Error vs Residual

In the context of regression, the terms error and residual are often used interchangeably.

However, there is a subtle difference between the two.

Table of contents
  1. Recap of Model and Error
  2. Residual Between Data and Estimated Model

Recap of Model and Error

The true model $f$ captures the relationship between the input features $X$ and the output $Y$:

$$ Y = f(X) + \epsilon $$

where $\epsilon$ is the error term.

This error is the unavoidable uncertainty that comes from the fact that $X$ may not be the sole relevant variable in predicting $Y$.

Every other unobserved factors that affect $Y$ are captured in this error term.

So even if we have the true model $f$, we can’t predict the output $Y$ perfectly.


Residual Between Data and Estimated Model

The goal of regression is to estimate the true model $f$.

For example, we assume a true model:

\[y_i = \beta_0 + \beta_1 x_i + \epsilon\]

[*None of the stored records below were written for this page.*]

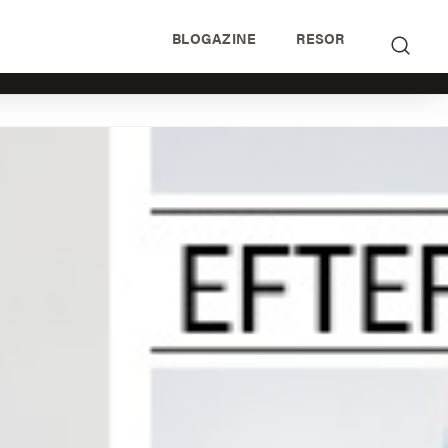
BLOGAZINE
RESOR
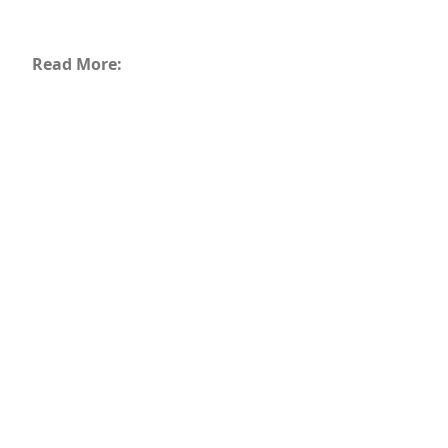
Read More:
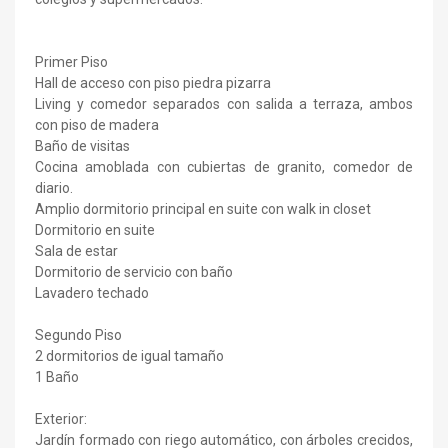
Primer Piso
Hall de acceso con piso piedra pizarra
Living y comedor separados con salida a terraza, ambos
con piso de madera
Baño de visitas
Cocina amoblada con cubiertas de granito, comedor de
diario.
Amplio dormitorio principal en suite con walk in closet
Dormitorio en suite
Sala de estar
Dormitorio de servicio con baño
Lavadero techado
Segundo Piso
2 dormitorios de igual tamaño
1 Baño
Exterior:
Jardín formado con riego automático, con árboles crecidos,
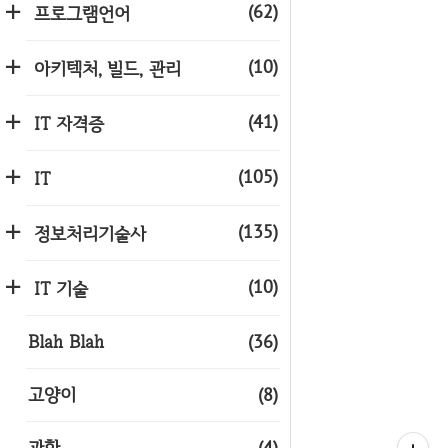
(62)
프로그램언어
(10)
아키텍처, 빌드, 관리
(41)
IT 자격증
(105)
IT
(135)
정보처리기술사
(10)
IT 기술
Blah Blah
(36)
고양이
(8)
과학
(4)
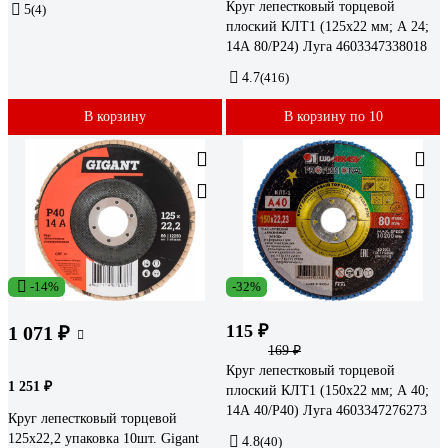
Круг лепестковый торцевой
5
(4)
плоский КЛТ1 (125х22 мм; А 24;
14А 80/Р24) Луга 4603347338018
4.7
(416)
В корзину
В корзину по 10
-14%
-32%
115 ₽
1 071 ₽
169 ₽
Круг лепестковый торцевой
1 251 ₽
плоский КЛТ1 (150х22 мм; А 40;
14А 40/Р40) Луга 4603347276273
Круг лепестковый торцевой
125x22,2 упаковка 10шт. Gigant
4.8
(40)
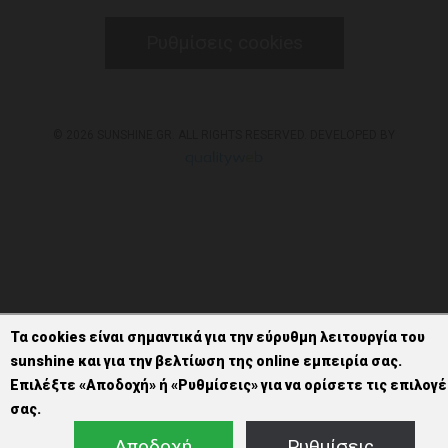
Ρυθμίσεις cookies
© 2026 SUNSHINE.GR. ALL RIGHTS RESERVED. DEVELOPED BY
Τα cookies είναι σημαντικά για την εύρυθμη λειτουργία του
sunshine και για την βελτίωση της online εμπειρία σας.
Επιλέξτε «Αποδοχή» ή «Ρυθμίσεις» για να ορίσετε τις επιλογέ
σας.
Αποδοχή
Ρυθμίσεις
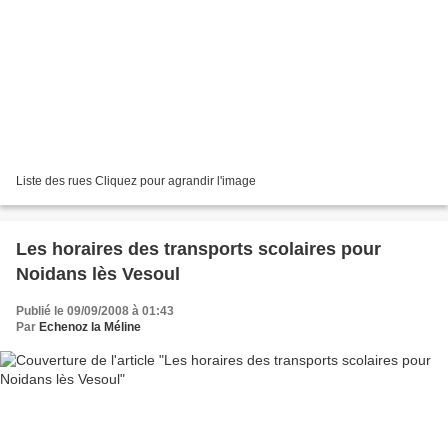
Liste des rues Cliquez pour agrandir l'image
Les horaires des transports scolaires pour
Noidans lès Vesoul
Publié le 09/09/2008 à 01:43
Par
Echenoz la Méline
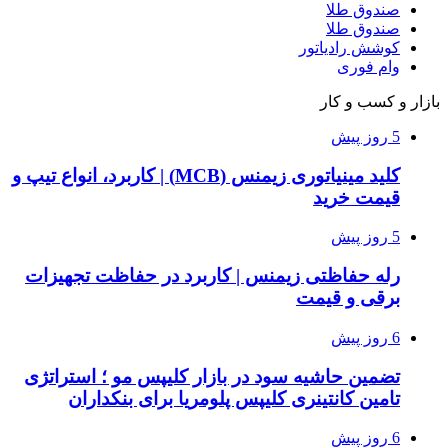
صندوق طلا
صندوق طلا
کوشش رادیاتور
وام فوری
بازار و کسب و کار
5 روز پیش
کلید مینیاتوری زیمنس (MCB) | کاربرد، انواع تیپ و
قیمت خرید
5 روز پیش
رله حفاظتی زیمنس | کاربرد در حفاظت تجهیزات
برقی و قیمت
6 روز پیش
تضمین حاشیه سود در بازار کلیپس مو ؛ استراتژی
تامین کانتینری کلیپس پلومریا برای بنکداران
6 روز پیش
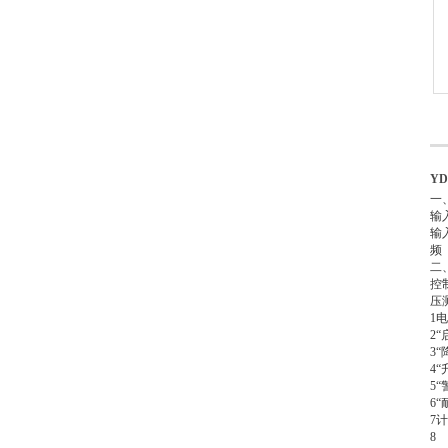
Y
一
输
输
频
二
控
压
1
电
2
“
3
“
4
“
5
“
6
“
7
计
8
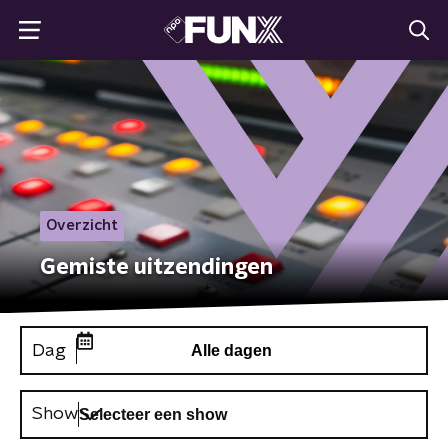
Overzicht
Gemiste uitzendingen
Dag
Alle dagen
Show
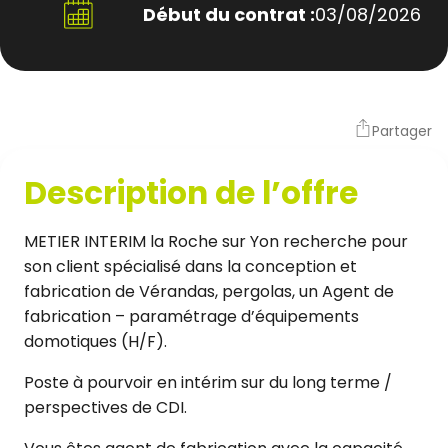
Début du contrat :
03/08/2026
Partager
Description de l’offre
METIER INTERIM la Roche sur Yon recherche pour
son client spécialisé dans la conception et
fabrication de Vérandas, pergolas, un Agent de
fabrication – paramétrage d’équipements
domotiques (H/F).
Poste à pourvoir en intérim sur du long terme /
perspectives de CDI.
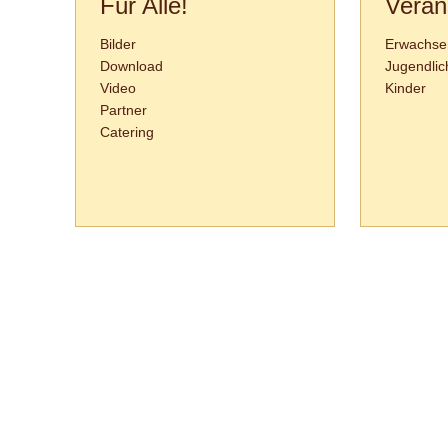
Für Alle!
Veran
Bilder
Erwachse
Download
Jugendlic
Video
Kinder
Partner
Catering
Tanzschule Rank :: Planckstr. 19 :: 71665 Vaihingen/Enz :: Tel.
0
70
42
-
1
31
33 :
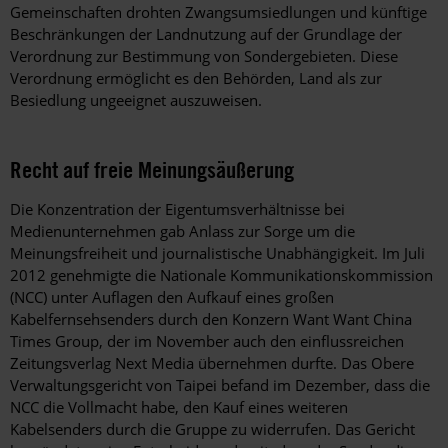
Gemeinschaften drohten Zwangsumsiedlungen und künftige
Beschränkungen der Landnutzung auf der Grundlage der
Verordnung zur Bestimmung von Sondergebieten. Diese
Verordnung ermöglicht es den Behörden, Land als zur
Besiedlung ungeeignet auszuweisen.
Recht auf freie Meinungsäußerung
Die Konzentration der Eigentumsverhältnisse bei
Medienunternehmen gab Anlass zur Sorge um die
Meinungsfreiheit und journalistische Unabhängigkeit. Im Juli
2012 genehmigte die Nationale Kommunikationskommission
(NCC) unter Auflagen den Aufkauf eines großen
Kabelfernsehsenders durch den Konzern Want Want China
Times Group, der im November auch den einflussreichen
Zeitungsverlag Next Media übernehmen durfte. Das Obere
Verwaltungsgericht von Taipei befand im Dezember, dass die
NCC die Vollmacht habe, den Kauf eines weiteren
Kabelsenders durch die Gruppe zu widerrufen. Das Gericht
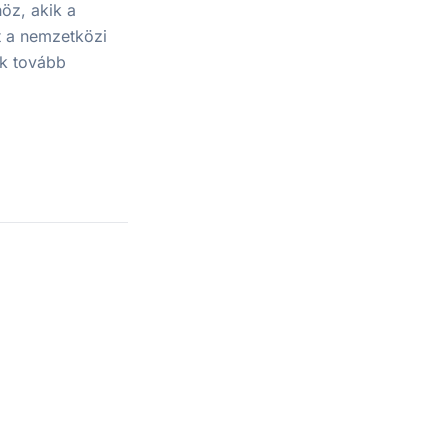
öz, akik a
t a nemzetközi
ek tovább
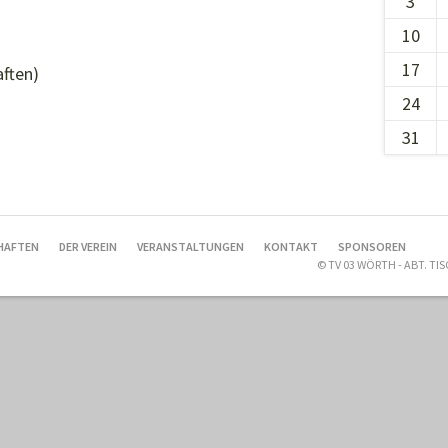
3
10
17
aften)
24
31
HAFTEN
DER VEREIN
VERANSTALTUNGEN
KONTAKT
SPONSOREN
© TV 03 WÖRTH - ABT. T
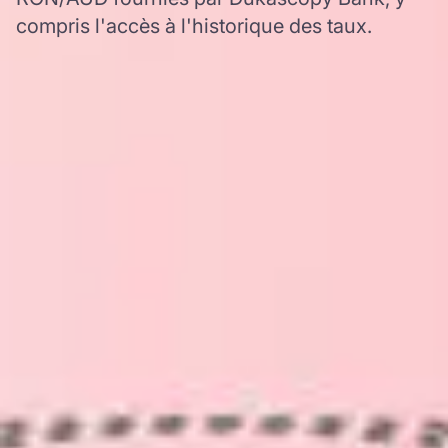
compris l'accès à l'historique des taux.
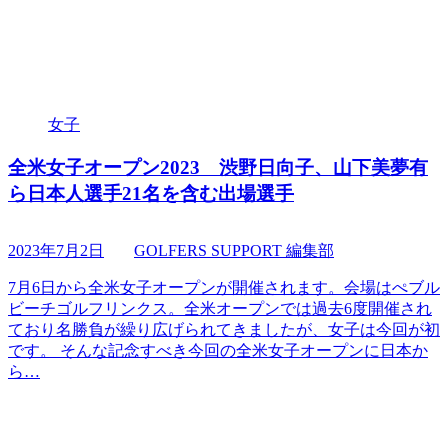
女子
全米女子オープン2023 渋野日向子、山下美夢有
ら日本人選手21名を含む出場選手
2023年7月2日
GOLFERS SUPPORT 編集部
7月6日から全米女子オープンが開催されます。会場はぺブル
ビーチゴルフリンクス。全米オープンでは過去6度開催され
ており名勝負が繰り広げられてきましたが、女子は今回が初
です。 そんな記念すべき今回の全米女子オープンに日本か
ら…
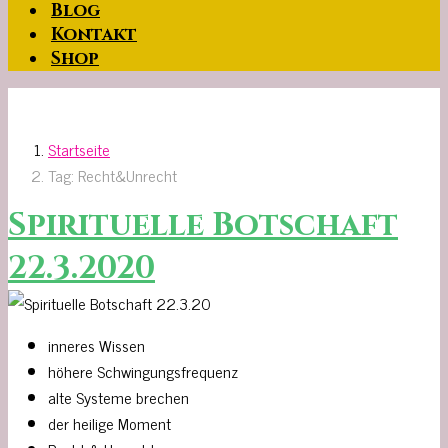
Blog
Kontakt
Shop
Startseite
Tag: Recht&Unrecht
Spirituelle Botschaft
22.3.2020
inneres Wissen
höhere Schwingungsfrequenz
alte Systeme brechen
der heilige Moment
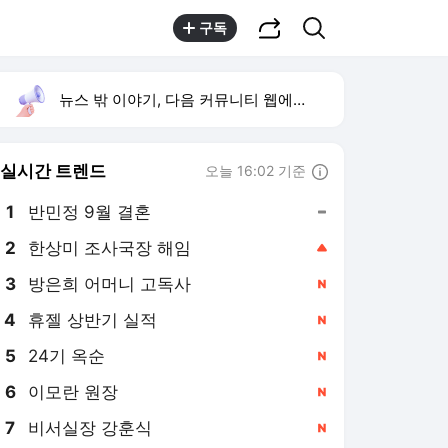
공유하기
검색
구독
뉴스 밖 이야기, 다음 커뮤니티 웹에서 보기
실시간 트렌드
오늘 16:02 기준
툴팁보기
1
반민정 9월 결혼
,유지
2
한상미 조사국장 해임
,상승
3
방은희 어머니 고독사
,신규
4
휴젤 상반기 실적
,신규
5
24기 옥순
,신규
6
이모란 원장
,신규
7
비서실장 강훈식
,신규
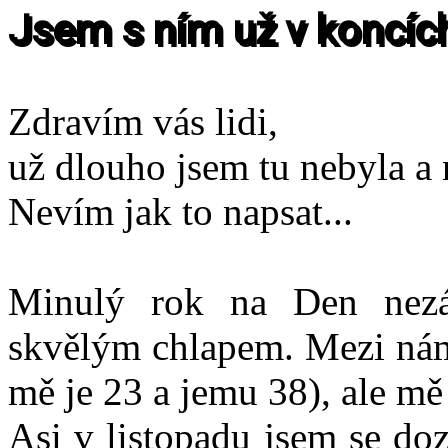
Jsem s ním už v koncíc
Zdravím vás lidi,
už dlouho jsem tu nebyla a n
Nevím jak to napsat...
Minulý rok na Den nezáv
skvělým chlapem. Mezi náma
mě je 23 a jemu 38), ale mě 
Asi v listopadu jsem se do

Then we estimate this structure using the data we have by learning the coefficients $\hat{\beta}_0$ and $\hat{\beta}_1$:

\[\hat{y}_i = \hat{\beta}_0 + \hat{\beta}_1 x_i\]

The residual is the difference between the observed value $y_i$ and the estimated value $\hat{y}_i$:

$$ y_i - \hat{y}_i $$

RSS (Residual Sum of Squares) is the sum of the squared residuals:

\[\text{RSS} = \sum_{i=1}^n (y_i - \hat{y}_i)^2\]
Difference Between Error and Residual

Error is unexplained by the input features and is unobservable.

Residual is calculated from the observed data and the estimated model, and thus can be minimized by adjusting the model.

Therefore, you could say that the residual is the estimate of the error.

That is why the terms are often used interchangeably.